National AI capabilities, beyond the model
A model isn’t a capability, but an artifact, said Teo. While anyone can build an AI model, capabilities that sit around it were the key to success.
He defined three important capabilities for every nation: the ability to evaluate AI models and how data is used, to finetune the model to make it purposeful for specific use cases, and to build local capabilities to be resilient.
Today, AI access might look cheap at US$100 (S$127) because it’s subsidised.

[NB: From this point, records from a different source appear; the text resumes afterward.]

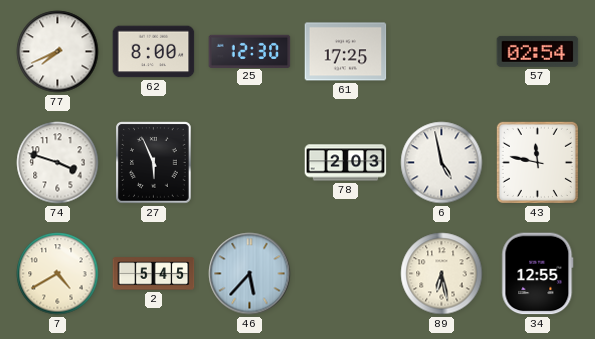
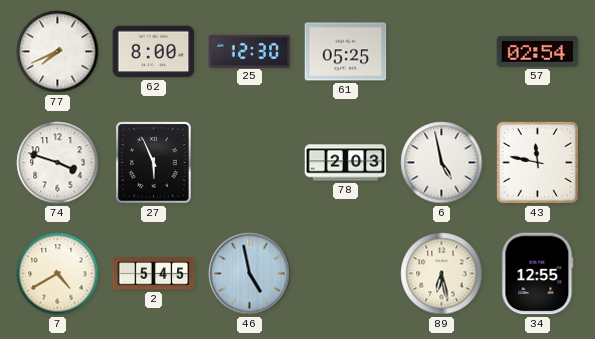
61: 17:25 -> 05:25
46: 5:37 -> 4:58
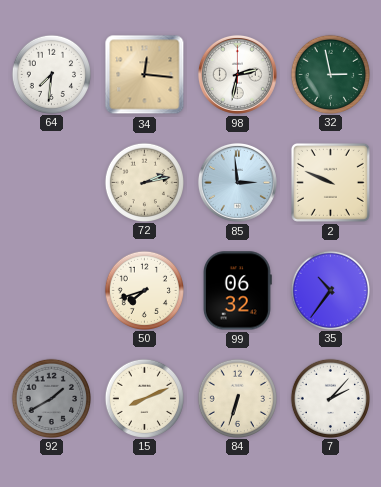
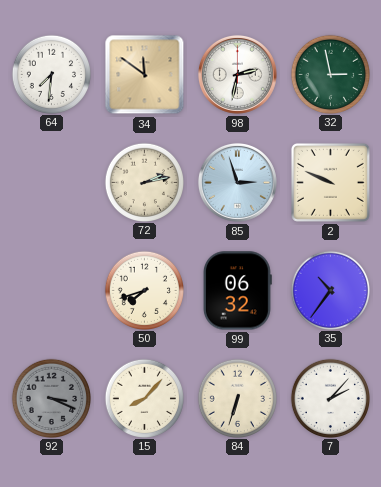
34: 12:16 -> 11:51
85: 2:59 -> 2:57
92: 1:40 -> 3:19
15: 8:11 -> 8:07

But when prices jump to US$5,000 or access was restricted, dependence on external models could become a strategic risk, Teo noted.
In the healthcare context, Dr Kok cautioned that trust in the system was easily lost if there was a data gets breach or the AI runs wild.
Creating trust in AI systems entailed creating guardrails, understanding how it was fit for purpose, and ensuring local AI capability for sovereignty and compliance, he said.
“Being smart about your own capabilities and knowing what you really want to invest in is not actually saying that you don't want to use other things,” said Teo, recognising that Singapore has equally benefited from frontier and open-source models.
For most nations, the takeaway was that while you don’t need to out-compete to build a bigger AI model, you need to understand your data, adapt to its own context, and ensure that the infrastructure your public services depend on cannot be switched off by a someone else’s commercial decision.
Sustaining public goods
The speakers pointed out that open-source community contribution, modular architecture, and agile funding structure help to sustain AI as a public good.
The same way that Linux and Android grew beyond a single funder’s investment, open-source models like SEA-LION could be sustained by a community of engineers and developers who contribute because they see the value.
“I like to think that if you can find people who use it and then contribute back to the community, it’s one way to sustain this,” Teo said.
With the tech moving faster than budgets, Dr Kok called for a shift from waterfall to an agile block funding model.
While the former evaluated year-by-year impact, the latter was centred around more flexible budget allocations to allow teams to iterate with AI.
“But as you move towards AI and emerging tech, things become modular and scalable, so we really need to change our approach in terms of funding and planning for operating expenses (OpEx),” he said.
Teams should have some flexibility to swap out models when the landscape changed and for different purposes, he added.
Public AI infrastructure like SEA-LION was not the finish line, but an open-source foundation that continued to be fine-tuned by other developers like Dr Kok’s team, then adding to what the next developer inherited.